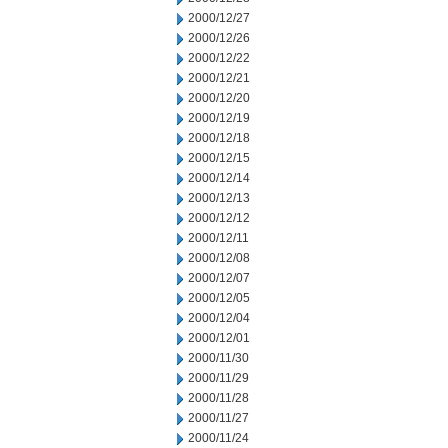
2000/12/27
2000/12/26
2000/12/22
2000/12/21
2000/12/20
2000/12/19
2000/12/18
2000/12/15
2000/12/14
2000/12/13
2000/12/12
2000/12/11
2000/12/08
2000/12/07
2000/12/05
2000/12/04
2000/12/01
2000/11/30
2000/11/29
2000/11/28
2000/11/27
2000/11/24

____________________

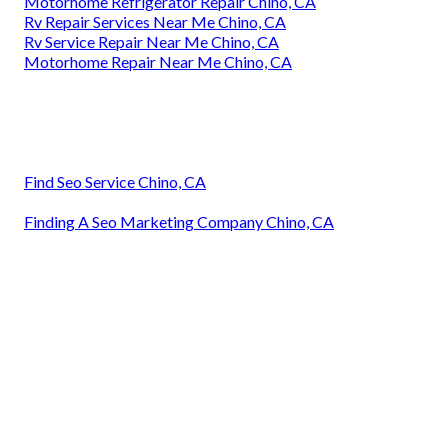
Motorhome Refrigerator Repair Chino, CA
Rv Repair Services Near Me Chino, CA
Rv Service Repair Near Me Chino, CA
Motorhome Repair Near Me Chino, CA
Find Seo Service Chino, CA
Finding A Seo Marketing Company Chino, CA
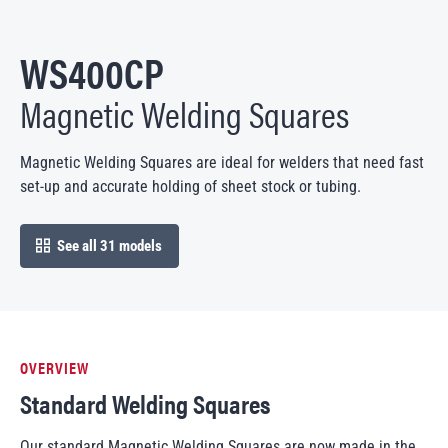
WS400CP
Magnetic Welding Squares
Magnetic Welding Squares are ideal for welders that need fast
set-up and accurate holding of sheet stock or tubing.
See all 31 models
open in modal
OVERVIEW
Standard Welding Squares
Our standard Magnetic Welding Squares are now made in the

____________________

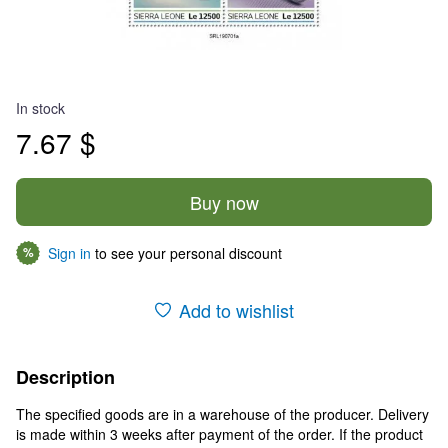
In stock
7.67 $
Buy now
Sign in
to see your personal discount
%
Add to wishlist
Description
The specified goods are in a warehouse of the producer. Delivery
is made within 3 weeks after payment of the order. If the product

____________________

**Task goal:**
Provide the number of lines in the listing where the string "Welding" is found, and nothing besides.

**Written solution:**
4